Will The U.S. Catch-Up

by Dennis Machicao

Well, it looks like the U.S. is loosing the race in having more Plug-In Electrified Vehicles (PEV) on the road than Europe has. The PEV seemed like the trend of the future in combating high energy prices and lessening environmental pollution.

But according to an article in hydbridCARS.com by Jeff Cobb, Europe has surpassed the U.S. in the sale of these types of cars and there are a number of reasons why.

For one, it seems that Europe has many more models of PEV’s to choose from, 45 compared to 20 in North America that includes the US and Canada. Although the amount of passenger vehicles sold in the U.S. surpassed Europe, Europe is up 86 percent year after year in PEV sales surpassing the United States and the gap is widening according to Mr. Cobb. There were European plug-in hybrids and battery electric passenger car registrations of 133,000 compared the 91,496 in the U.S. last year.

Granted the small European car models do not generate too much interest for the American full size auto psyche, but there is a model that can get the American car consumers’ attention that is the all time top selling electric car in Europe and will only now be introduced in the U.S. in mid 2016, the Mitsubishi Outlander PHEV. This is a full size off-road SUV.
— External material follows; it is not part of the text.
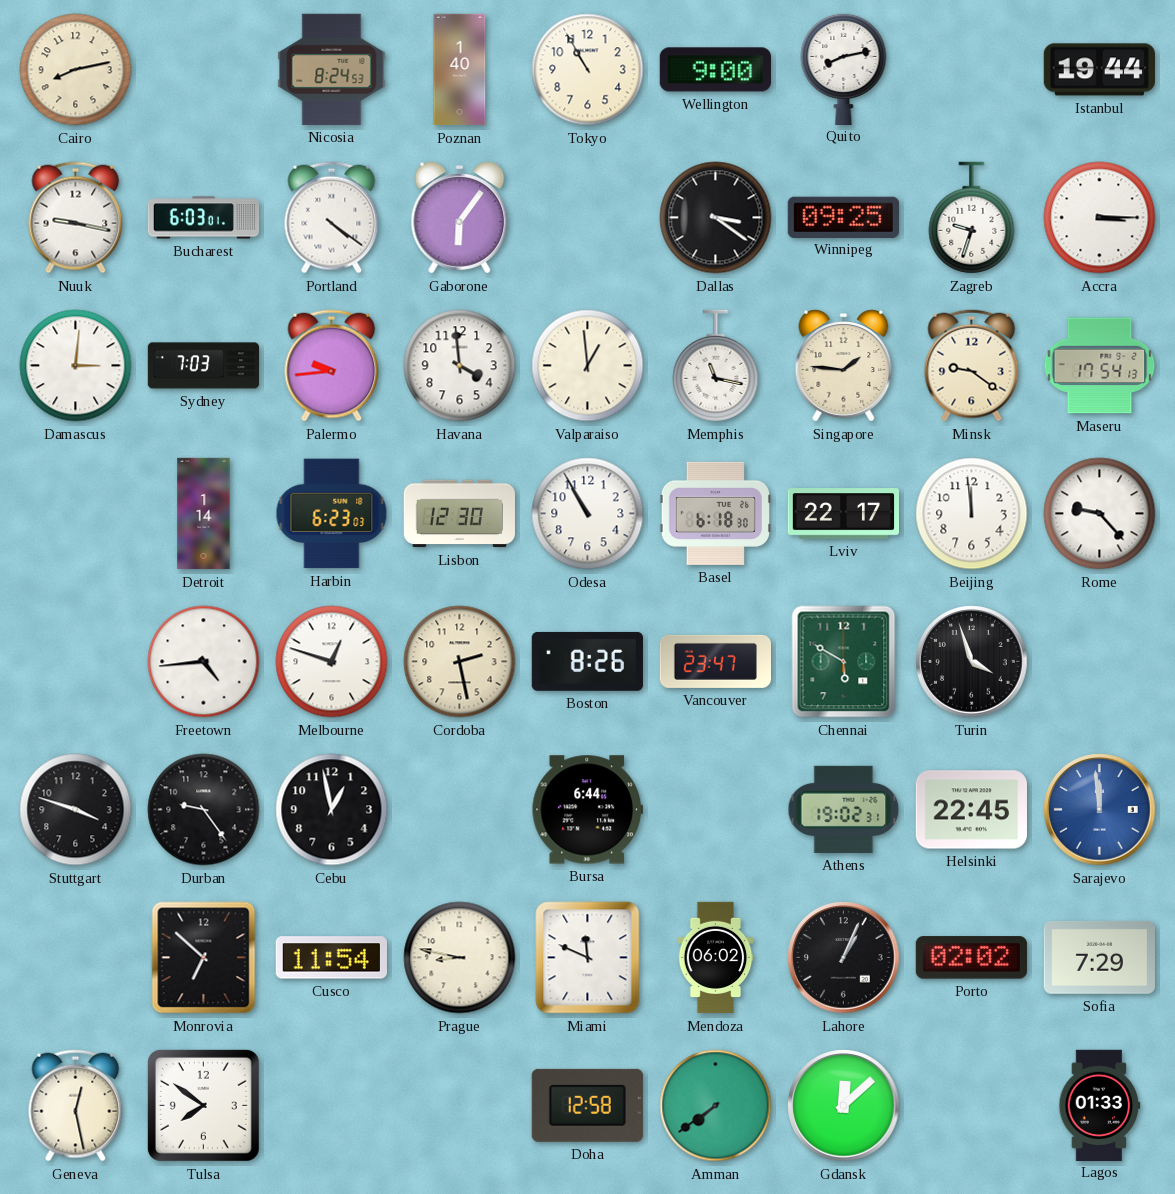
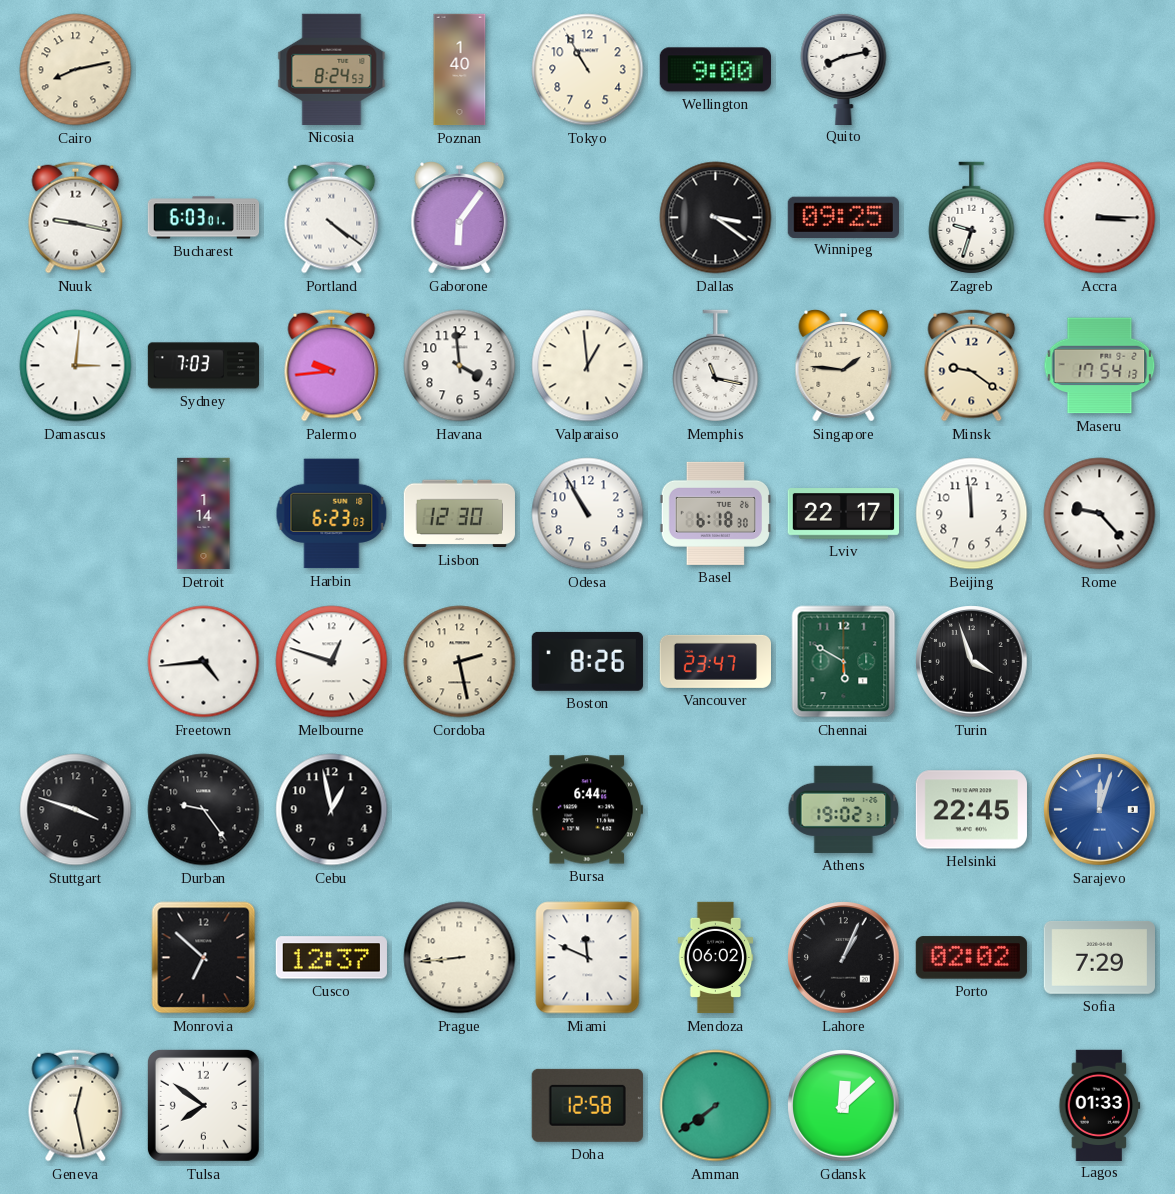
Istanbul: 19:44 -> none
Sarajevo: 11:59 -> 12:03
Cusco: 11:54 -> 12:37
Prague: 8:47 -> 8:44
Of the top 10 best selling PEV vehicles in Europe, 5 are not sold in the US:

  • Mitsubishi Outlander PHEV
  • Renault ZOE
  • Volkswagen Golf GTE
  • Audi A3 e-tron
  • Volvo V60 PHEV

And the Kia Soul EV, with its biggest market in Germany, is only sold in the U.S. in very limited markets. Other PEV brands, not just models, that are sold in Europe and not in the U.S. are Citroen, Peugeot, Renault, Bollare and Goupil.

As in the United States, Europe offers incentives for electric car ownership, like tax breaks, but the incentives on the Continent are much more plentiful such as driving privileges, free parking, free ferry travel and many more.

The incentive are also geared towards the automobile manufacturer and they are much more potent. Unlike in the U.S. where car manufacturers offer hybrid and electric models that just comply with California emission standards and sold in limited markets, the European manufactures have to comply with government regulators that demand more PEV’s to satisfy stricter emissions compliance, preventing financial penalties of $1billon in some cases.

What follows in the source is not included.